→ **WHAT TO WORK ON**
Please copy, exactly as they appear below, the lines from the one containing "Dans cet article, un tutoriel complet, nous" through the one containing "справиться с этими трудностями.".

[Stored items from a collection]
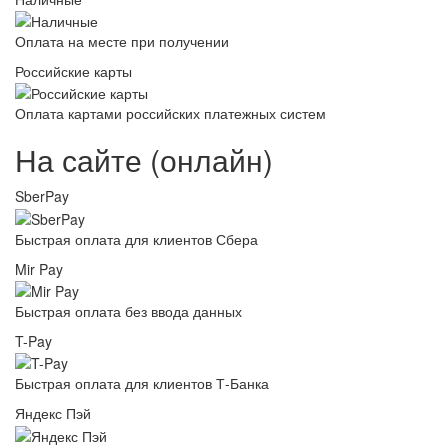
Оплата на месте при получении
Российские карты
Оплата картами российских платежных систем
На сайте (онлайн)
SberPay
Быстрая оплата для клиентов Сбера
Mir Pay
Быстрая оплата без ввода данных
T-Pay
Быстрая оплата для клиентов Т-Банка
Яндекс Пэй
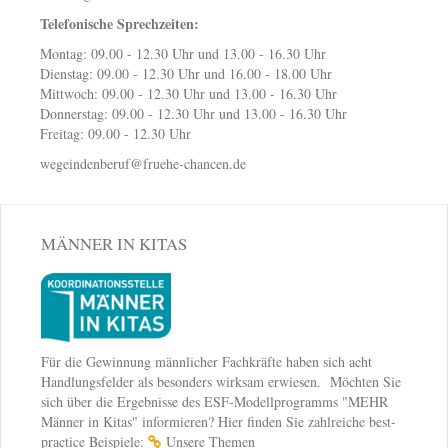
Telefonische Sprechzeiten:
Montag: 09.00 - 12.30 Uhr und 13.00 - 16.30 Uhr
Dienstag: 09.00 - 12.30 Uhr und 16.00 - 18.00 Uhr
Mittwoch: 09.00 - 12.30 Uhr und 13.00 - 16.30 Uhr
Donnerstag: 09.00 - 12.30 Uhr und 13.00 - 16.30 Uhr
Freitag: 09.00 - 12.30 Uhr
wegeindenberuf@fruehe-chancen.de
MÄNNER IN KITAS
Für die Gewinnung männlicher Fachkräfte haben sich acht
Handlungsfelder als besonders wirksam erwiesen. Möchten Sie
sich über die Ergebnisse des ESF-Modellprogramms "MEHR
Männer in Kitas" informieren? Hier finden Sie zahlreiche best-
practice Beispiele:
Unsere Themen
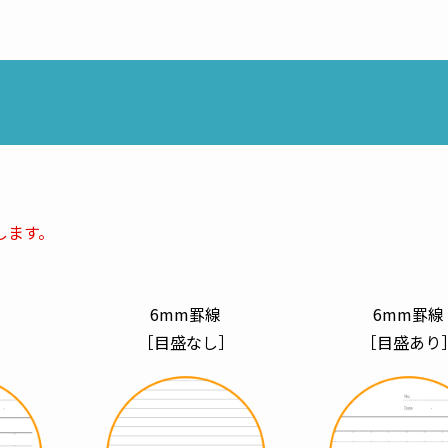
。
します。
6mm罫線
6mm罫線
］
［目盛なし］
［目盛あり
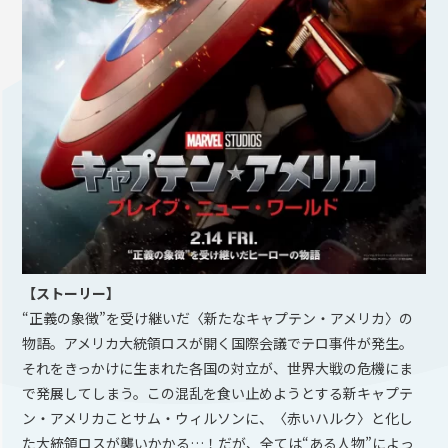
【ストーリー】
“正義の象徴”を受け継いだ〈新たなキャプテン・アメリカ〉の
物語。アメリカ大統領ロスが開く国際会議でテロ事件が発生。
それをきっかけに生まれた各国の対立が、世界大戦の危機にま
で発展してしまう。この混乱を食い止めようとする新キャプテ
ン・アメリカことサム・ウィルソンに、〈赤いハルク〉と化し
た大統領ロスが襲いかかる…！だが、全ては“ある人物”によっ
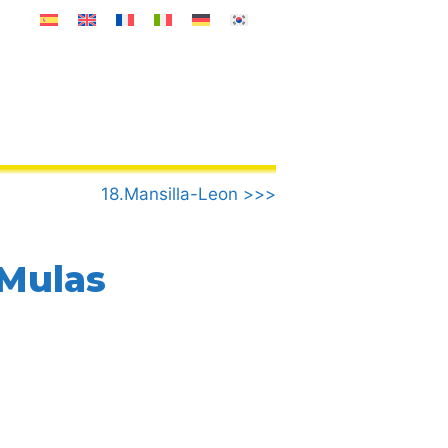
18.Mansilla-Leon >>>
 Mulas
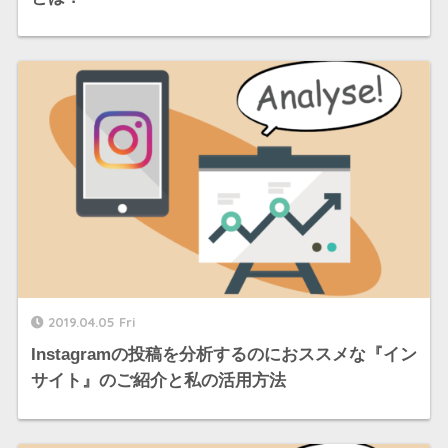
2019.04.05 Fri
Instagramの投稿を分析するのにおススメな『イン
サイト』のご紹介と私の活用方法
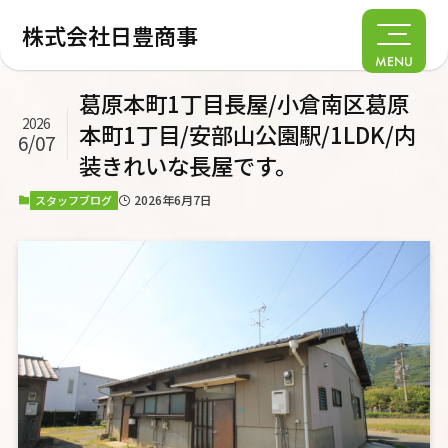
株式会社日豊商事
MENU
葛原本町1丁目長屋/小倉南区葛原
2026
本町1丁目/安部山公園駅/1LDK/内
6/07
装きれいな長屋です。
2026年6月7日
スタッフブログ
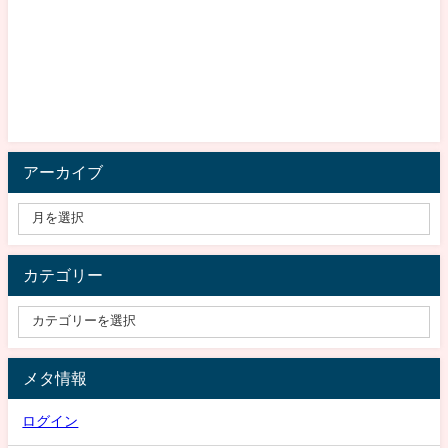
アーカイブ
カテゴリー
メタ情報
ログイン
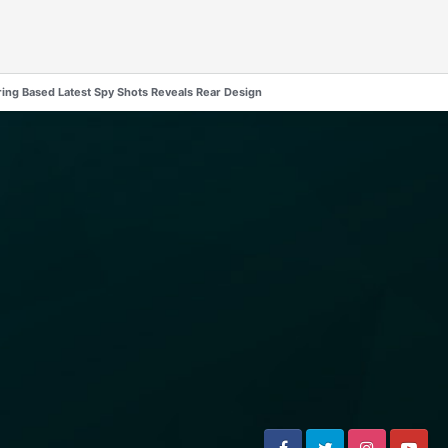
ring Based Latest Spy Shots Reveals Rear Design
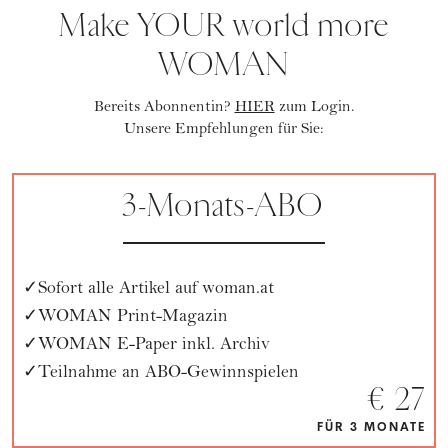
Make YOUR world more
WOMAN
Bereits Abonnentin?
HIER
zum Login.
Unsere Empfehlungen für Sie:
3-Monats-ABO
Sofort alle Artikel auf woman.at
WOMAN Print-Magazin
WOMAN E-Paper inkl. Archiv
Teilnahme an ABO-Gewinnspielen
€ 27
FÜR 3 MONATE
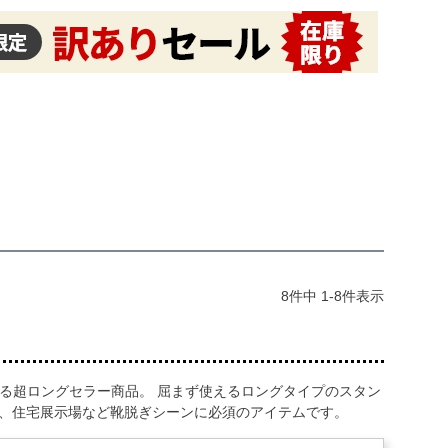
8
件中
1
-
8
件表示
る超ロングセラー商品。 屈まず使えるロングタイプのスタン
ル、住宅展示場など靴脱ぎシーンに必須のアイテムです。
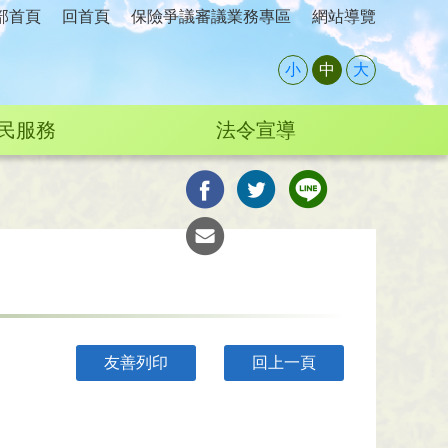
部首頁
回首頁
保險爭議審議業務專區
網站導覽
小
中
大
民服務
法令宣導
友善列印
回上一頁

---

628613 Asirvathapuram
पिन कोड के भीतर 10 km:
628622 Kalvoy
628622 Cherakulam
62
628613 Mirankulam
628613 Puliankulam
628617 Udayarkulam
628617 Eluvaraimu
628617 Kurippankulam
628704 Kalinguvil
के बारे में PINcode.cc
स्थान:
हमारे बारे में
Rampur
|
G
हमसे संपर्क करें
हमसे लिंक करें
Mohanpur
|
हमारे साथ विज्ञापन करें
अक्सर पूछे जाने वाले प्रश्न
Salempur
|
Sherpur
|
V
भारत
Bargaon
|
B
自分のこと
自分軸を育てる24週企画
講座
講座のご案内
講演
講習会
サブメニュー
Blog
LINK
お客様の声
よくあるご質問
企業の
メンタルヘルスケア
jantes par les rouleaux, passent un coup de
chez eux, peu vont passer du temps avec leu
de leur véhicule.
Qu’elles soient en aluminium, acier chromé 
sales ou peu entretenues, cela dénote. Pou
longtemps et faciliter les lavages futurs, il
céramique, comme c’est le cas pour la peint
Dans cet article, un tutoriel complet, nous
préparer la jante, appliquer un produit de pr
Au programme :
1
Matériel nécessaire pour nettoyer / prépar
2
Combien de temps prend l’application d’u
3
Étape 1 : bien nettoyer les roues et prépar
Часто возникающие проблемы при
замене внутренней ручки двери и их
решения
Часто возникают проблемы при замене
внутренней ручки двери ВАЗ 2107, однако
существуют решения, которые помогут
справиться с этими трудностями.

...

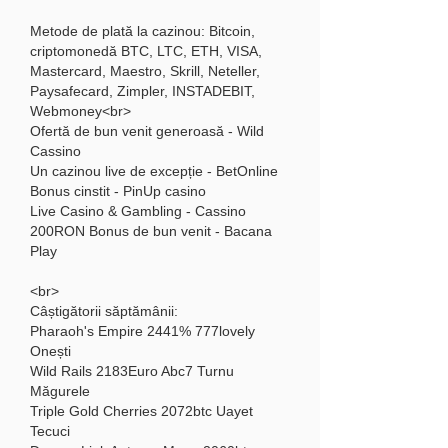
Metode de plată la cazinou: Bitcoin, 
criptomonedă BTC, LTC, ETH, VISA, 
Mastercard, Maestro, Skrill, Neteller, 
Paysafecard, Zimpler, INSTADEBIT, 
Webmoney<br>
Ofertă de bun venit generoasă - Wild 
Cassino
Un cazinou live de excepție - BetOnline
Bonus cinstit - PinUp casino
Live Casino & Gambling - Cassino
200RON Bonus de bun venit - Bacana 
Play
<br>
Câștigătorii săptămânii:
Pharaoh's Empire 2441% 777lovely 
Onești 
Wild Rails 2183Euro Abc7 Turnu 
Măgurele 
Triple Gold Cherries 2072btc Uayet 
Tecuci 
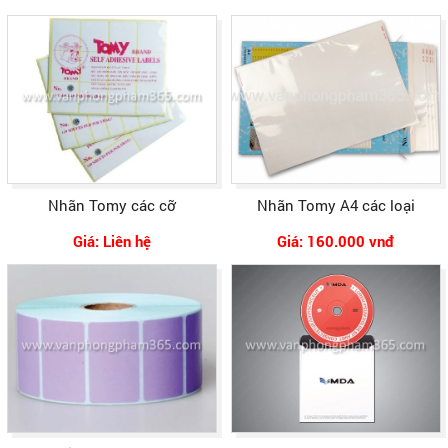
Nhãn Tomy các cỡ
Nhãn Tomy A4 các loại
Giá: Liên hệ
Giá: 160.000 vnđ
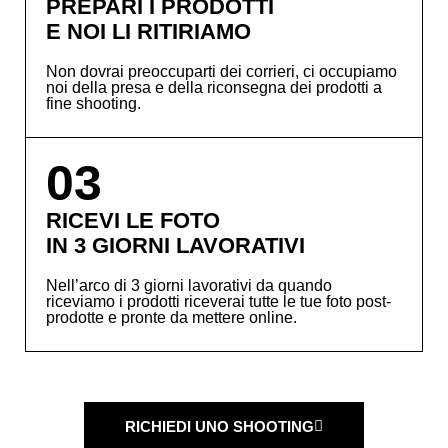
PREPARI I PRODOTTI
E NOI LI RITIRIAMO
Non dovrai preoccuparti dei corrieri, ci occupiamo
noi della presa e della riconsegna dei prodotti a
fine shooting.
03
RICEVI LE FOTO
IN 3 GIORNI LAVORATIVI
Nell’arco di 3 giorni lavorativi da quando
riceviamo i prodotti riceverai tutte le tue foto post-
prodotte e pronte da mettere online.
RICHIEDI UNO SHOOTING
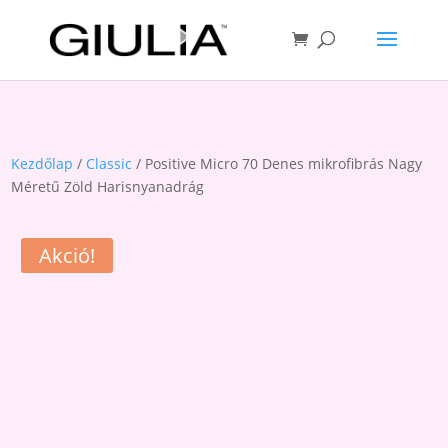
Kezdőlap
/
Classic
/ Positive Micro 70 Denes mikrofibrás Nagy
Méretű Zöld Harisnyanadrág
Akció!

→ **TASK RESULT**
Dans cet article, un tutoriel complet, nous
préparer la jante, appliquer un produit de pr
Au programme :
1
Matériel nécessaire pour nettoyer / prépar
2
Combien de temps prend l’application d’u
3
Étape 1 : bien nettoyer les roues et prépar
Часто возникающие проблемы при
замене внутренней ручки двери и их
решения
Часто возникают проблемы при замене
внутренней ручки двери ВАЗ 2107, однако
существуют решения, которые помогут
справиться с этими трудностями.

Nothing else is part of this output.